I'd love to have a standard/large mini (45 pounds being my _max_ limit...) to take trail riding with us and the horses in the future and to be a fun barn dog when we visit my parents at their farm. Atticus is just so darn tiny he'd have to sit up in saddle with me on trail rides because I'd fear he'd walk under one of the horses and get squashed. Though he is VERY athletic, adventurous, smart and listens to me very well...he'd love to be a tiny barn dog.


----------



## Sydney (Mar 10, 2013)

Oh my.... I thought Faith was on the small size! She is 9 months and 50 pounds and a wiggly 24.5 inches high. 

Does anyone have any guesses on how big she might get?


----------



## PoodleRick (Mar 18, 2013)

Sydney said:


> Oh my.... I thought Faith was on the small size! *She is 9 months and 50 pounds and a wiggly 24.5 inches high. *
> 
> Does anyone have any guesses on how big she might get?
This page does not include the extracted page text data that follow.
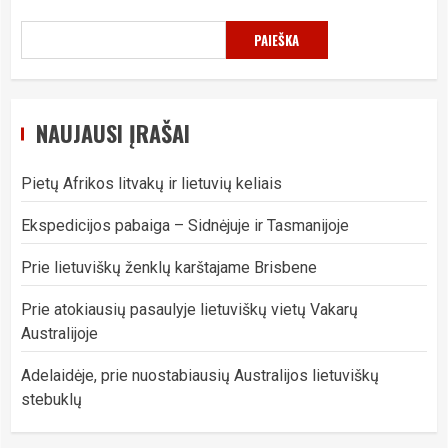
PAIEŠKA
NAUJAUSI ĮRAŠAI
Pietų Afrikos litvakų ir lietuvių keliais
Ekspedicijos pabaiga – Sidnėjuje ir Tasmanijoje
Prie lietuviškų ženklų karštajame Brisbene
Prie atokiausių pasaulyje lietuviškų vietų Vakarų
Australijoje
Adelaidėje, prie nuostabiausių Australijos lietuviškų
stebuklų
That's a big girl. How big were her Mom and Dad and the general size of the line she came from? That's usually a pretty good indication of size but some could be bigger or smaller.

Rick


----------



## ItzaClip (Dec 1, 2010)

I always was a great Dane lover and large dogs in general. But I prefer a smaller standard as my home/truck/grooming shop only fits certain sized crates/dogs. Also I love hair and my poor hands don't want to scissor a huge spoo every week! I am hoping vogue will be 22" and under 50 lb. She is at 16" now and just turning 16 weeks on Thursday. After feeding large breeds raw having such lighter dogs will be so much cheaper!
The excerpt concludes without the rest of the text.